● **WORK TO BE COMPLETED**: Both the line with "ring-pulls, dramatically reduces" and the line with "classic polish to" in the records below must appear in the output, along with every line between them, exactly and with nothing added.

● **MATERIAL PROVIDED**:
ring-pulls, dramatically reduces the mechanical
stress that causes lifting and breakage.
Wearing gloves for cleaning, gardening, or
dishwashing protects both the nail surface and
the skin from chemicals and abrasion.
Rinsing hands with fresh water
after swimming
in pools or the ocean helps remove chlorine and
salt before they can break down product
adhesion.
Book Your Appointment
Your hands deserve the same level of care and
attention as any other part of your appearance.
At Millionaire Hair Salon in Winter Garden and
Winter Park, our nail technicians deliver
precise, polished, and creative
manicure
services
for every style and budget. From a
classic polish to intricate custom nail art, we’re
==
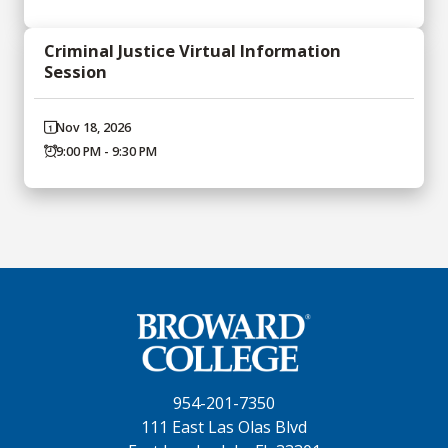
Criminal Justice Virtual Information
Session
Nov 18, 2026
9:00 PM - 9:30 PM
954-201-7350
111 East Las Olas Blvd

● **SOLVED EXERCISE**:
ring-pulls, dramatically reduces the mechanical
stress that causes lifting and breakage.
Wearing gloves for cleaning, gardening, or
dishwashing protects both the nail surface and
the skin from chemicals and abrasion.
Rinsing hands with fresh water
after swimming
in pools or the ocean helps remove chlorine and
salt before they can break down product
adhesion.
Book Your Appointment
Your hands deserve the same level of care and
attention as any other part of your appearance.
At Millionaire Hair Salon in Winter Garden and
Winter Park, our nail technicians deliver
precise, polished, and creative
manicure
services
for every style and budget. From a
classic polish to intricate custom nail art, we’re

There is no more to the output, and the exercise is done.